Desde mi herida
EL CALOR DEL DINERO
de Daniel Verdú
Para los que visiten una gran ciudad por primera vez, aparte de
las deslumbrantes luces, otros fenómenos menos luminosos
deberían llamarles más la atención, como lo
que sucede por las noches en los cajeros automáticos de las
entidades bancarias, apartamentos de una sola habitación
que los dueños del dinero han regalado a sus amantes más
lascivas, las máquinas expendedoras de billetes; antaño
a las mantenidas se les ponía una mercería, ahora
un cajero bien seguro.
Visitadas multitudinariamente de día, las máquinas
son exhibidas sin pudor por sus dueños como los animales
en los zoológicos, pero con la diferencia de que aquí
sí se permite dar de comer a las bestias, que se nutren de
plástico y defecan al instante agradecidos papeles de colores,
un tipo de excremento ideal para abonar la enredadera de la codicia
que crecerá entorno a nosotros hasta taparnos la visión.
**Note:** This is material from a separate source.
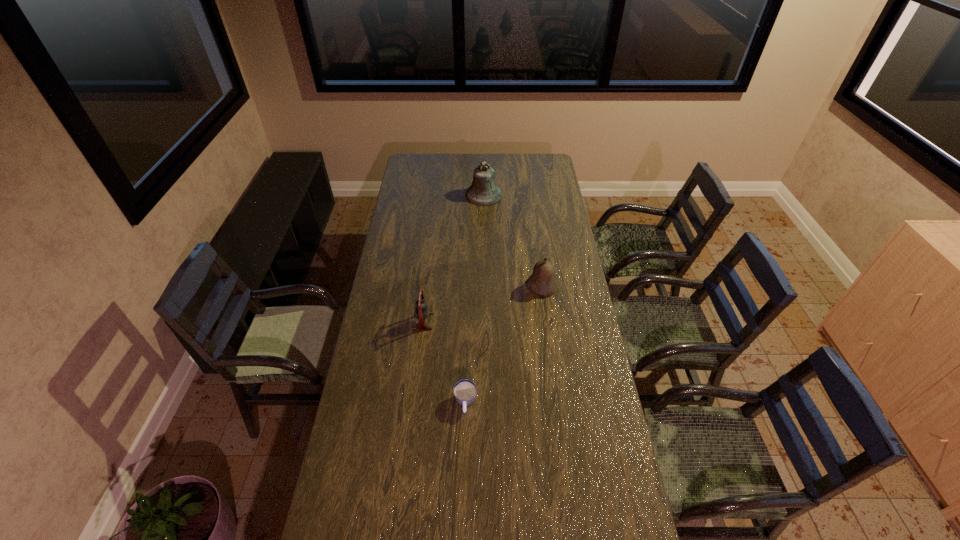 Locate an element on the screen. The image size is (960, 540). the farthest object is located at coordinates (483, 192).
Con suma facilidad, consuma felicidad. Todo idílico, de no
ser –siempre alguien tiene que aguar la fiesta– por
los que no pueden permitirse el lujo de alimentar a las bestias
al no tener ni para ellos.
Podría pensar algún ingenuo que acaso el capitalismo
feroz ha acabado por mostrarse misericordioso con los indigentes
y, por el reconcomio de haberles quitado todo, ha creado realmente
esas habitaciones gratuitas parar darles abrigo en los duros inviernos;
pues cuando caen las noches frías, se mudan cual plaga bíblica
con sus escasas pertenencias y sin invitación alguna a pernoctar
en los cajeros automáticos haciendo compañía
a unas máquinas que no se lo agradecen aunque tampoco se
lo reprochan. Pero, no nos engañemos, este beneficioso uso
indebido sólo debe considerarse como un efecto colateral,
se refugian al regazo de un témpano de hielo para sentir
el calor del dinero que no tienen. La miseria es fría.